Unfortunately I didn't capture too many pictures so you have to take my word for it!

Output Instability

After the usual small construction errors I got the circuit basically running  This looked pretty good and then I enabled a 1A load. Even with just 1A the output went into oscillation. Also the transformer would make a distinctive hum also. At this point I was really stuck - was the pre-regulator inducing a noise in the Gate bias supply? Was the pre-regulator affecting the voltage when it is sampling the current output voltage? I had a million thought - none good.

I fiddled with different voltages and noted that it didn't seem to occur as much at higher output voltages. It was worse when I increased the load however. At some point I managed to get a scope trace of the capacitor voltage and the output at the same time and saw that when the capacitor voltage fell to within a few volts of the output I got oscillation!

I experimented with boosting the pre-regulator voltage higher above the output and this worked but again when I try and run the supply at a higher load and or at a voltage closer to the maximum it would oscillate. The voltage difference wasn't small either - 4V. I thought a MOSFET would have a much lower dropout than that. Also the amount I had to boost the pre-regulator meant it again would not work at higher loads close to 14V.

I tried experimenting with the output capacitor.
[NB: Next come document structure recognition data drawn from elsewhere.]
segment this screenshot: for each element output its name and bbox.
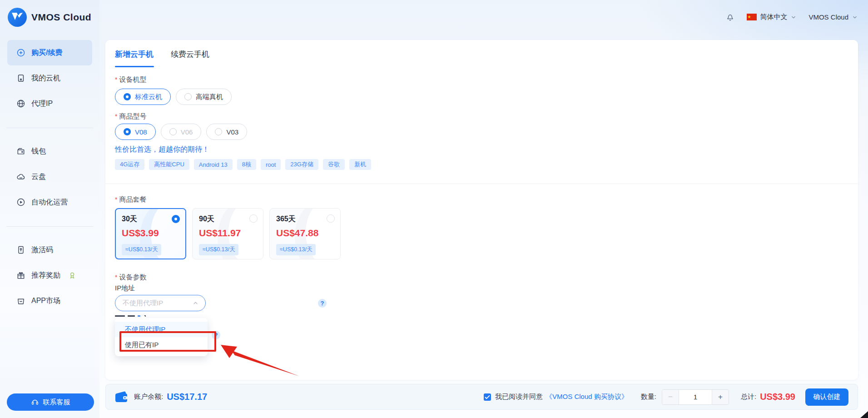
radio-icon [327, 214, 335, 223]
sidebar-item-proxy-ip[interactable]: 代理IP [7, 91, 92, 116]
app-title: VMOS Cloud [31, 12, 91, 23]
notification-bell-icon[interactable] [725, 12, 735, 22]
feature-tag: root [261, 159, 281, 170]
product-model-label: *商品型号 [115, 112, 146, 121]
quantity-increase-button[interactable]: + [712, 390, 729, 404]
ip-select[interactable]: 不使用代理IP [115, 295, 206, 311]
device-type-standard[interactable]: 标准云机 [115, 89, 171, 105]
vmos-logo-icon [8, 8, 27, 27]
agreement-link[interactable]: 《VMOS Cloud 购买协议》 [546, 393, 628, 401]
required-mark: * [115, 76, 117, 83]
cloud-icon [16, 172, 25, 181]
quantity-decrease-button[interactable]: − [662, 390, 679, 404]
confirm-create-button[interactable]: 确认创建 [805, 388, 848, 406]
radio-icon [249, 214, 258, 223]
feature-tag: 8核 [237, 159, 256, 170]
option-no-proxy-ip[interactable]: 不使用代理IP [115, 322, 208, 337]
app-store-icon [16, 296, 25, 305]
package-365-days[interactable]: 365天 US$47.88 ≈US$0.13/天 [269, 208, 341, 259]
sidebar-divider [6, 128, 93, 128]
model-v03[interactable]: V03 [206, 124, 247, 140]
total-label: 总计: [741, 393, 756, 401]
tab-new-cloud-phone[interactable]: 新增云手机 [115, 49, 154, 60]
sidebar-item-label: 购买/续费 [31, 48, 62, 58]
active-tab-underline [115, 66, 154, 67]
ip-help-icon[interactable]: ? [318, 299, 327, 308]
sidebar-menu: 购买/续费 我的云机 代理IP 钱包 云盘 自动化运营 激活码 [0, 40, 99, 314]
device-type-options: 标准云机 高端真机 [115, 89, 232, 105]
sidebar-item-label: 激活码 [31, 245, 53, 255]
product-model-options: V08 V06 V03 [115, 124, 247, 140]
logo: VMOS Cloud [0, 0, 99, 34]
sidebar-item-activation-code[interactable]: 激活码 [7, 237, 92, 263]
sidebar-item-label: 自动化运营 [31, 198, 68, 207]
section-divider [105, 184, 858, 184]
feature-tag: 高性能CPU [149, 159, 189, 170]
tab-renew-cloud-phone[interactable]: 续费云手机 [171, 49, 209, 60]
required-mark: * [115, 113, 117, 120]
cloud-phone-icon [16, 74, 25, 83]
account-label: VMOS Cloud [808, 13, 848, 21]
headset-icon [31, 398, 39, 406]
balance-wallet-icon [115, 391, 129, 403]
radio-selected-icon [124, 128, 131, 135]
contact-support-button[interactable]: 联系客服 [7, 393, 94, 411]
package-30-days[interactable]: 30天 US$3.99 ≈US$0.13/天 [115, 208, 186, 259]
quantity-label: 数量: [641, 393, 656, 401]
feature-tag: 23G存储 [285, 159, 318, 170]
china-flag-icon: ★ [747, 14, 757, 20]
required-mark: * [115, 196, 117, 203]
promo-text: 性价比首选，超越你的期待！ [115, 145, 209, 154]
package-options: 30天 US$3.99 ≈US$0.13/天 90天 US$11.97 ≈US$… [115, 208, 341, 259]
radio-icon [215, 128, 222, 135]
purchase-panel: 新增云手机 续费云手机 *设备机型 标准云机 高端真机 *商品型号 V08 V0… [105, 40, 858, 380]
play-circle-icon [16, 198, 25, 207]
radio-icon [184, 93, 192, 100]
ip-address-label: IP地址 [115, 284, 135, 293]
chevron-down-icon [852, 14, 858, 20]
plus-circle-icon [16, 48, 25, 57]
balance-value: US$17.17 [167, 392, 207, 402]
sidebar-item-referral[interactable]: 推荐奖励 [7, 263, 92, 288]
contact-support-label: 联系客服 [43, 398, 70, 407]
sidebar: VMOS Cloud 购买/续费 我的云机 代理IP 钱包 云盘 自动化运营 [0, 0, 99, 418]
header-actions: ★ 简体中文 VMOS Cloud [725, 0, 858, 34]
sidebar-item-app-market[interactable]: APP市场 [7, 288, 92, 314]
medal-badge-icon [68, 271, 76, 279]
agreement-checkbox[interactable] [484, 393, 491, 401]
sidebar-item-wallet[interactable]: 钱包 [7, 139, 92, 164]
device-type-label: *设备机型 [115, 75, 146, 84]
model-v06[interactable]: V06 [161, 124, 202, 140]
balance-label: 账户余额: [134, 393, 163, 401]
sidebar-item-label: 钱包 [31, 147, 46, 156]
checkout-bar: 账户余额: US$17.17 我已阅读并同意 《VMOS Cloud 购买协议》… [105, 384, 858, 410]
feature-tags: 4G运存 高性能CPU Android 13 8核 root 23G存储 谷歌 … [115, 159, 371, 170]
globe-icon [16, 99, 25, 108]
option-use-existing-ip[interactable]: 使用已有IP [115, 337, 208, 353]
cursor-artifact [860, 411, 868, 418]
quantity-stepper: − 1 + [662, 389, 729, 405]
quantity-value[interactable]: 1 [679, 390, 712, 404]
sidebar-item-cloud-drive[interactable]: 云盘 [7, 164, 92, 189]
ip-dropdown: 不使用代理IP 使用已有IP [115, 318, 208, 356]
feature-tag: 4G运存 [115, 159, 144, 170]
device-type-premium[interactable]: 高端真机 [176, 89, 232, 105]
sidebar-item-buy-renew[interactable]: 购买/续费 [7, 40, 92, 65]
account-menu[interactable]: VMOS Cloud [808, 13, 858, 21]
per-day-badge: ≈US$0.13/天 [122, 244, 161, 255]
model-v08[interactable]: V08 [115, 124, 156, 140]
sidebar-item-label: 我的云机 [31, 74, 60, 83]
sidebar-item-automation[interactable]: 自动化运营 [7, 189, 92, 215]
language-switcher[interactable]: ★ 简体中文 [747, 13, 797, 21]
sidebar-item-label: APP市场 [31, 296, 60, 306]
chevron-down-icon [790, 14, 797, 20]
package-90-days[interactable]: 90天 US$11.97 ≈US$0.13/天 [192, 208, 263, 259]
tab-bar: 新增云手机 续费云手机 [115, 49, 209, 60]
sidebar-item-label: 推荐奖励 [31, 271, 60, 280]
sidebar-item-my-devices[interactable]: 我的云机 [7, 65, 92, 91]
total-value: US$3.99 [760, 392, 795, 402]
wallet-icon [16, 147, 25, 156]
gift-icon [16, 271, 25, 280]
activation-code-icon [16, 245, 25, 254]
package-label: *商品套餐 [115, 195, 146, 204]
I increased the capacitor and found the instability went away (at least until the voltage difference was much smaller). Then I increased it to 2uF (from 0.1uf) and now the instability went away entirely.

I checked the transient performance and it was still well within spec - less than 20us to recover from 0 - 80% load. I call this a win!

I also experimented with changing the capacitor across the base-collector junction of the transistor that turns on the MOSFET to try and reduce the transformer noise. If I increase this the transformer makes less of a hum but then the MOSFETs get a lot hotter. I decided to leave it as it is (1nF).

Tuning

So then I went back to tuning the pre-regulator voltage based on the load and the output voltage. I realized that making one of the resistors in my summing amplifier bigger wasn't working the way I expected so I went back to making them equal. 

I experimented with the zener diode used to set how high the pre-regulator is above the output (with no load) and found 3.3V worked pretty well. This kept the pre-regulator close to the output and boosted enough to stop it getting caught short when the load ramped up quickly. 

The snapshot below shows the AC waveform (yellow), the bulk-capacitor voltage (blue), the ouput (pink) and the output of the comparator (that triggers the SCR to turn off the MOSFETs and stop charging the capacitor) in green. The capacitor is maintained a modest voltage above the output and the charging is consistent.



In this trace the output has been set for 14V and the load set for 3.8A. Here you can see it is charging for much longer into the cycle. The output is still very clean. The ripple is now over 5V.

I also looked at how the pre-regulator handled current limiting. In the trace below the load was set for 3.8A pulsing at 50Hz but the power supply was set for 1A max. You can see the  pre-regulator voltage is getting very low by the end of the 50Hz cycle.

The wheels really fall off when the output is low at the start of a couple of AC cycles. Then the capacitor voltage runs down to the minimum and when the cycles lose sync (right hand side) you can see the output spike back up to the set voltage again.

 While this looks pretty ugly I think it is ok. Current limiting is not a normal mode of operation but a safety feature. The output isn't overshooting the set point so there is no risk of damaging something connected to the output. I experimented with adding a peak-detector but I couldn't get this to work satisfactorily. Right now I don't see this as an issue.

Even at 3.99A (highest my dummy load will go) the output was clean.